» TASK REQUIREMENTS:
With the pictures left out, every record must be reproduced exactly.
-- STUDY MATERIAL follows --
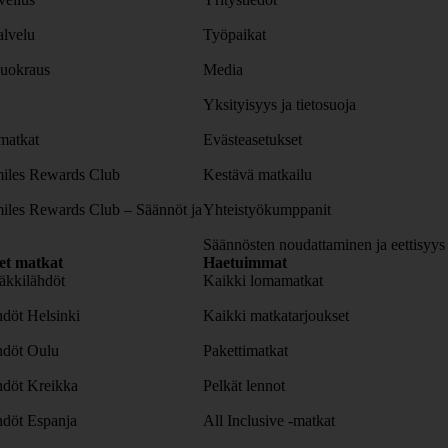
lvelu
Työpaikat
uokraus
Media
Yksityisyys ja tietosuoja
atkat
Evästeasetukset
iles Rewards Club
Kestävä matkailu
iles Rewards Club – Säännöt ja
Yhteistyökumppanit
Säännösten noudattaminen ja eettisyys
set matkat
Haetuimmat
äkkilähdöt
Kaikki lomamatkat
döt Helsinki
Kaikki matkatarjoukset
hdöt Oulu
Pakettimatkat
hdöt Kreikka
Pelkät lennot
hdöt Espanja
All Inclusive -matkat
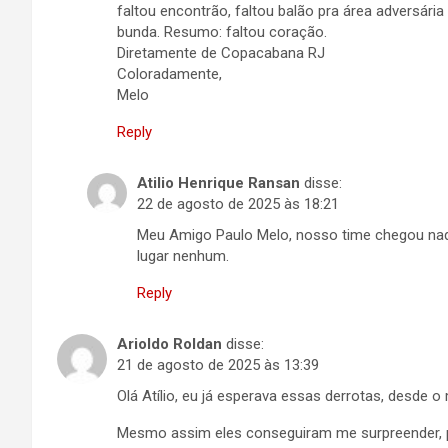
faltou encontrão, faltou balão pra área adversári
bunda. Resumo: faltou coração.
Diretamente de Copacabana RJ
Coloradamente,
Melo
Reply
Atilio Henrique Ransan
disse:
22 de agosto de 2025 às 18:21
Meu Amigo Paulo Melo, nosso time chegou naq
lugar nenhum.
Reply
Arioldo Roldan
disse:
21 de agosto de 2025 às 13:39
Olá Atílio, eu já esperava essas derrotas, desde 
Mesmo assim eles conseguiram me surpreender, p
-- STUDY MATERIAL concluded --
» EXERCISE ANSWER:
lvelu
Työpaikat
uokraus
Media
Yksityisyys ja tietosuoja
atkat
Evästeasetukset
iles Rewards Club
Kestävä matkailu
iles Rewards Club – Säännöt ja
Yhteistyökumppanit
Säännösten noudattaminen ja eettisyys
set matkat
Haetuimmat
äkkilähdöt
Kaikki lomamatkat
döt Helsinki
Kaikki matkatarjoukset
hdöt Oulu
Pakettimatkat
hdöt Kreikka
Pelkät lennot
hdöt Espanja
All Inclusive -matkat
faltou encontrão, faltou balão pra área adversári
bunda. Resumo: faltou coração.
Diretamente de Copacabana RJ
Coloradamente,
Melo
Reply
Atilio Henrique Ransan
disse:
22 de agosto de 2025 às 18:21
Meu Amigo Paulo Melo, nosso time chegou naq
lugar nenhum.
Reply
Arioldo Roldan
disse:
21 de agosto de 2025 às 13:39
Olá Atílio, eu já esperava essas derrotas, desde 
Mesmo assim eles conseguiram me surpreender, p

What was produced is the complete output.